RSNA 2016

Abstract Archives of the RSNA, 2016


SSK16-04

Dosimetry Approaches and Results for Photon-Counting Spiral Breast CT

Wednesday, Nov. 30 11:00AM - 11:10AM Room: S403B



Daniel Kolditz, PhD, Erlangen, Germany (Presenter) Employee, CT Imaging GmbH
Christian Steiding, PhD, Erlangen, Germany (Abstract Co-Author) Employee, CT Imaging GmbH
Ferdinand Lueck, DIPLPHYS,PhD, Erlangen, Germany (Abstract Co-Author) Employee, CT Imaging GmbH
Veikko Ruth, MSc, Erlangen, Germany (Abstract Co-Author) Nothing to Disclose
Willi A. Kalender, PhD, Erlangen, Germany (Abstract Co-Author) Founder, CT Imaging GmbH; CEO, CT Imaging GmbH
PURPOSE

To evaluate technical and patient dose indicators and to provide dosimetry approaches for high-resolution photon-counting spiral breast CT (pcBCT).

METHOD AND MATERIALS

Measurements were performed on a pcBCT (CT Imaging GmbH, Erlangen, Germany), using 60 kV, 3 mm Al filtration, 30 mm axial collimation and spiral scan mode offering 100 µm spatial resolution.As technical dose indicator, the weighted computed tomography dose index (CTDIw) was measured according to IEC 60601-2-44 using a PMMA phantom 160 mm in diameter and 150 mm in length and a calibrated 100 mm long pencil ionization chamber (type 30009, PTW, Freiburg, Germany). From this, volume CTDI (CTDIvol) and dose length product (DLP) were calculated. Additionally the CTDI free in air (CTDIair) and air kerma in the isocenter were assessed.As patient dose indicators, the average glandular dose (AGD) and the effective dose (E) according to ICRP publication 103 were determined.
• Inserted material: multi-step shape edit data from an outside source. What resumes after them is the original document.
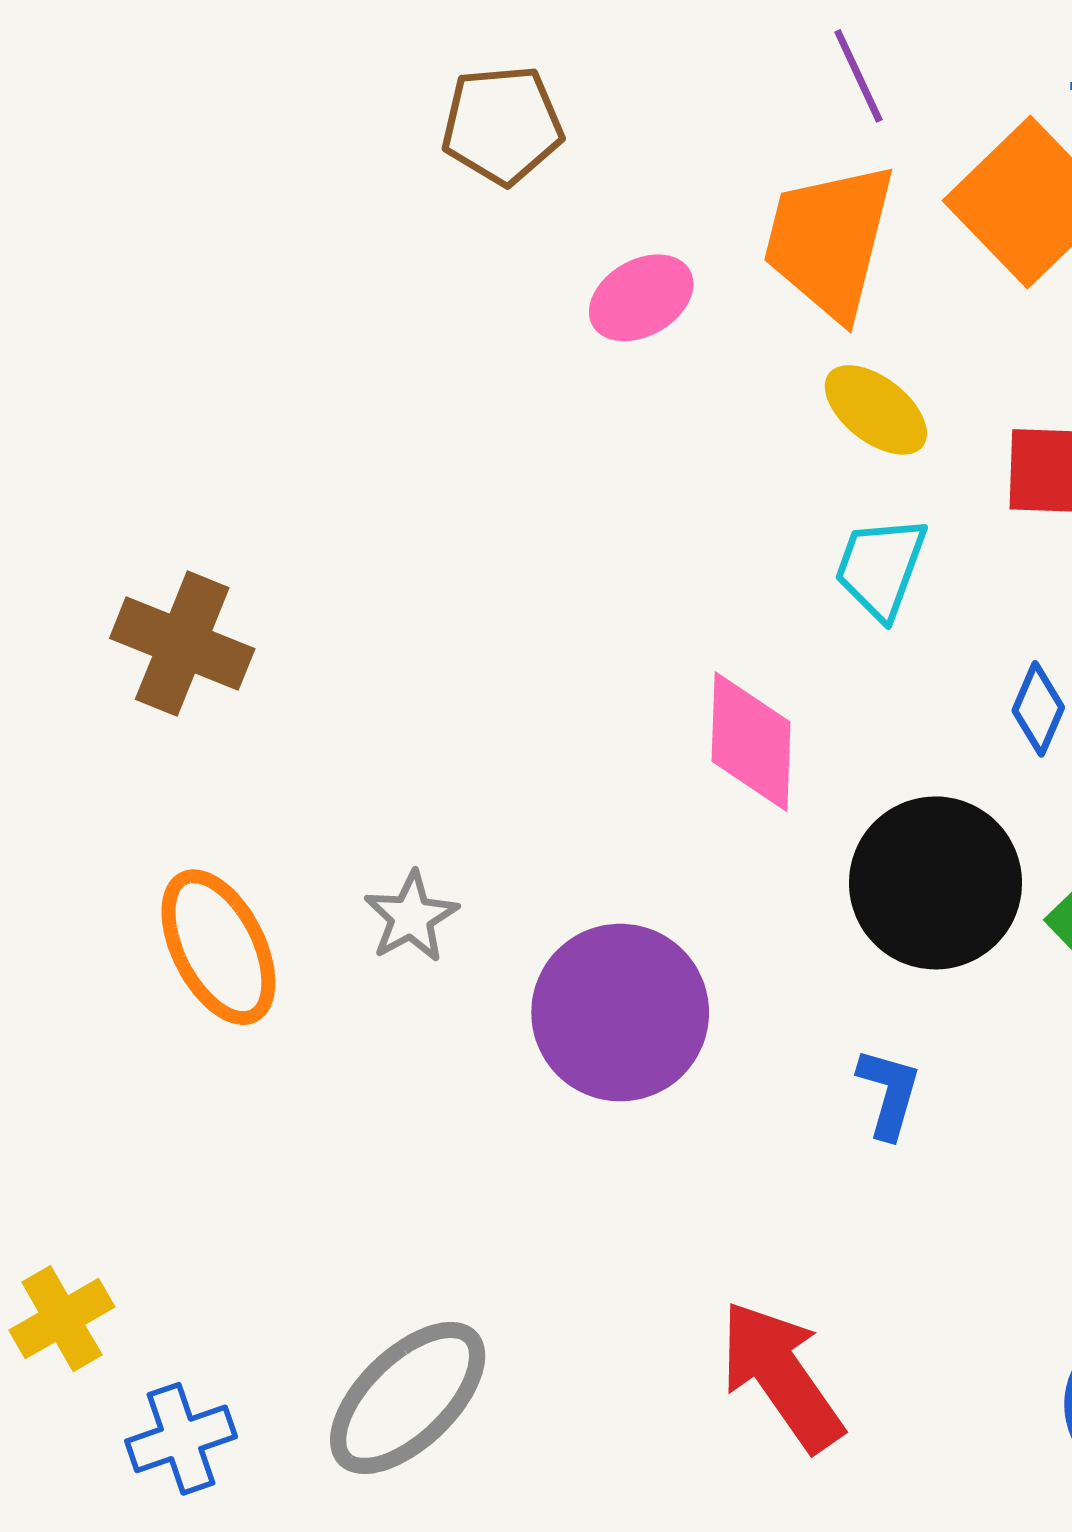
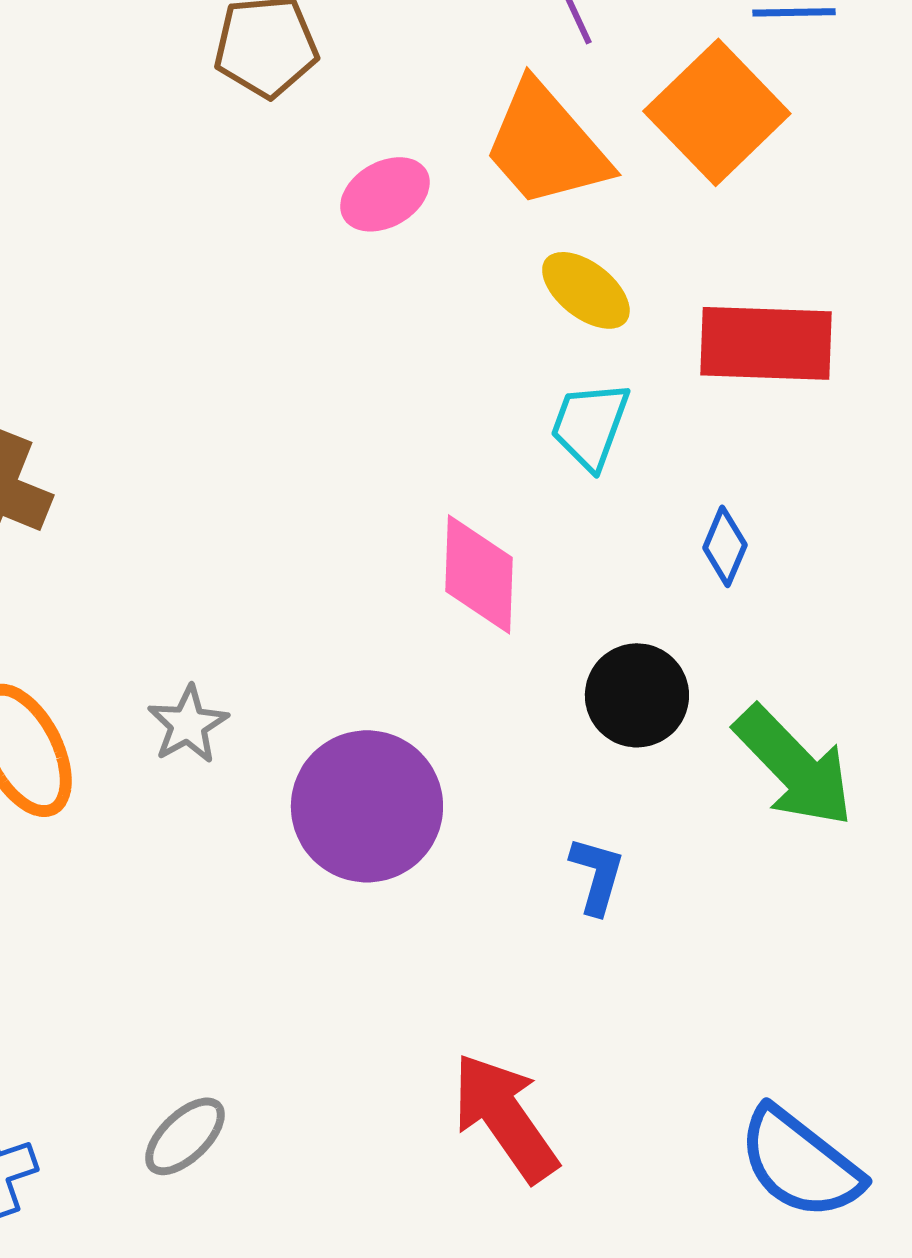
orange trapezoid: (829, 241) -> (546, 145), turned -55
black circle: (935, 883) -> (637, 695), size x0.7
gray ellipse: (408, 1398) -> (185, 1136), size x0.6

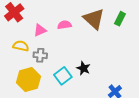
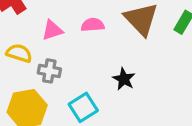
black star: (83, 68) -> (124, 79), moved

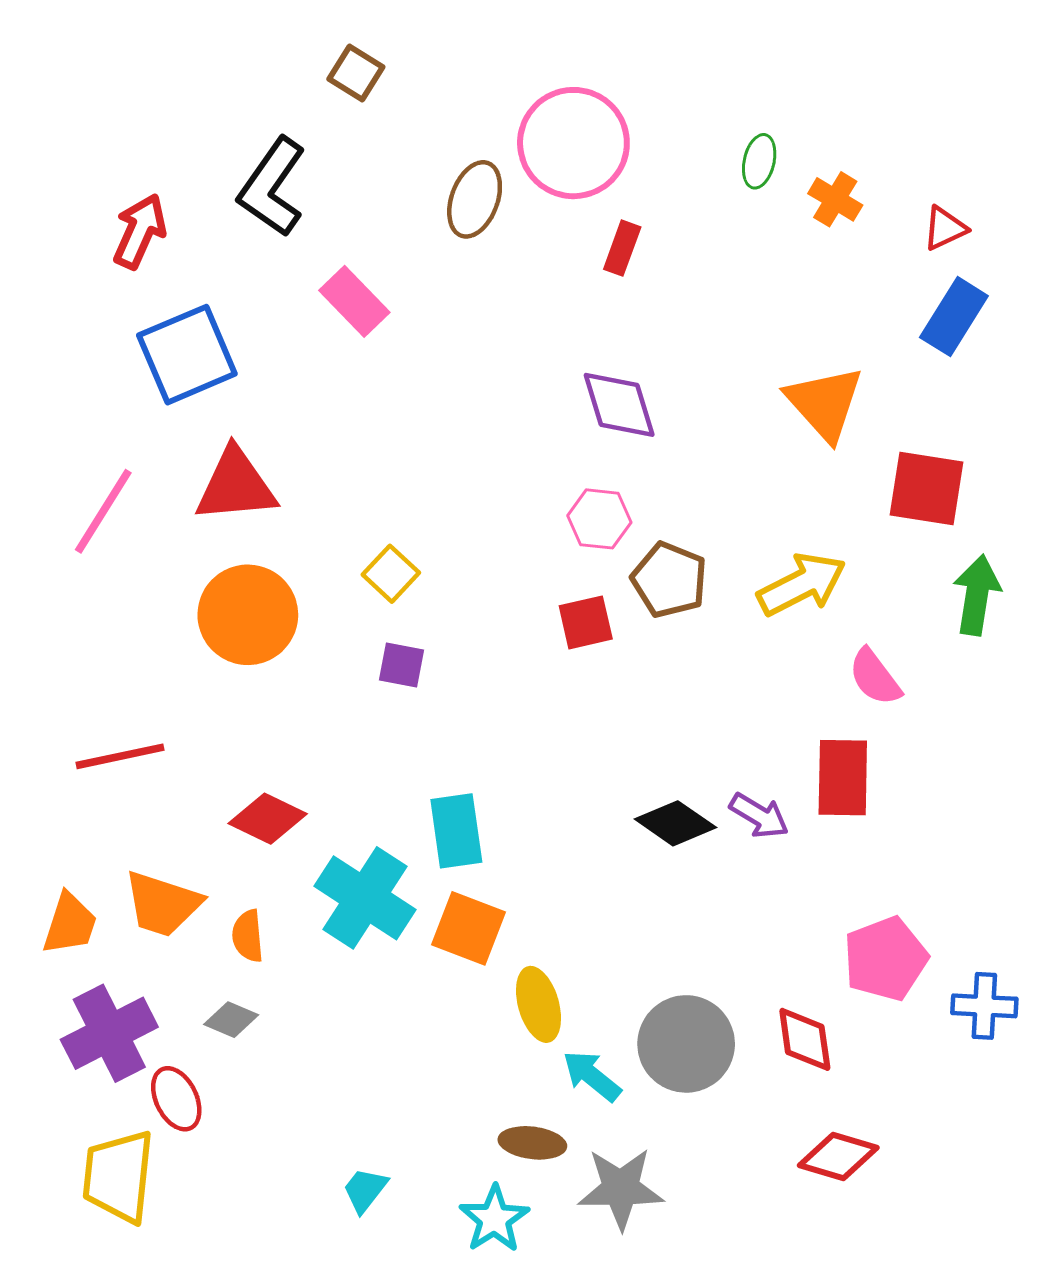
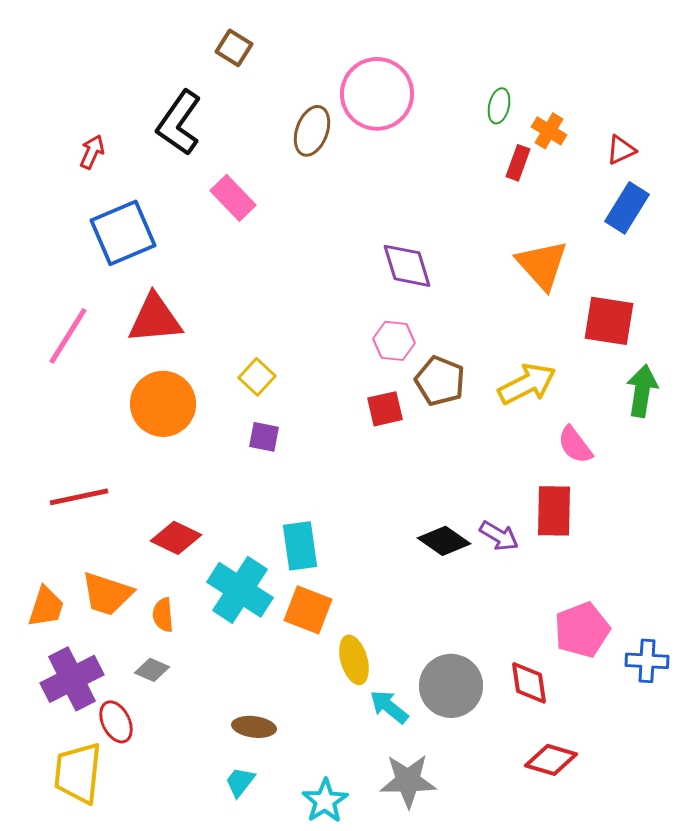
red arrow: (140, 231) -> (92, 152), size x0.7
red rectangle: (622, 248) -> (518, 163), moved
brown ellipse: (532, 1143) -> (254, 727), moved

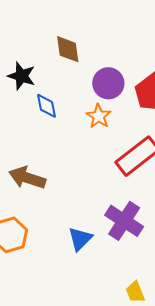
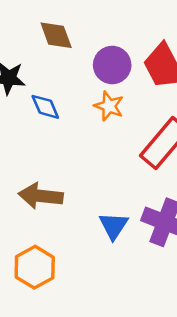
blue triangle: (80, 239) -> (113, 226), moved

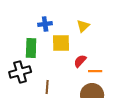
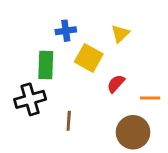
yellow square: (61, 43) -> (89, 58), turned 30
orange line: (95, 71) -> (150, 98), moved

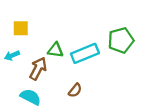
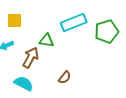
cyan rectangle: (85, 53) -> (74, 22), moved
For this, conversion factors of AGD per air kerma and E per air kerma were calculated for different breast phantoms using Monte Carlo software (ImpactMC, CT Imaging GmbH, Erlangen, Germany) taking the system geometry, x‑ray spectrum, scan trajectory, breast size and patient body size into account. Using measured air kerma values, AGD and E for the scan protocol in question were calculated for the individual breast examined.

RESULTS

Measurements of technical dose indicators: CTDIw was 10.6 mGy per 100 mAs, and CTDIair was 20.5 mGy per 100 mAs. Simulations of patient dose indicators: AGD was 0.29 to 0.48 mGy and E was 0.039 to 0.059 mSv per 1 mGy air kerma, respectively, depending on breast size and composition. E.g., for a breast of 140 mm in diameter, 105 mm in length and 20% glandular tissue the investigation revealed: CTDIvol of 6.8 mGy, DLP of 71.4 mGy * cm, AGD of 4.8 mGy and E of 0.61 mSv for our protocols.

CONCLUSION

Technical concepts established in clinical CT are suitable for dose assessment in pcBCT. Patient-specific dose can be estimated based on Monte Carlo simulations. AGD of about 5 mGy and E less than 1 mSv for bilateral examinations in pcBCT are low, acceptable and confirm photon-counting technology. Dose to all other organs not directly exposed appears negligible.

CLINICAL RELEVANCE/APPLICATION

Dedicated high-resolution photon-counting spiral breast CT potentially offers higher sensitivity and specificity for breast cancer detection without increasing dose levels significantly.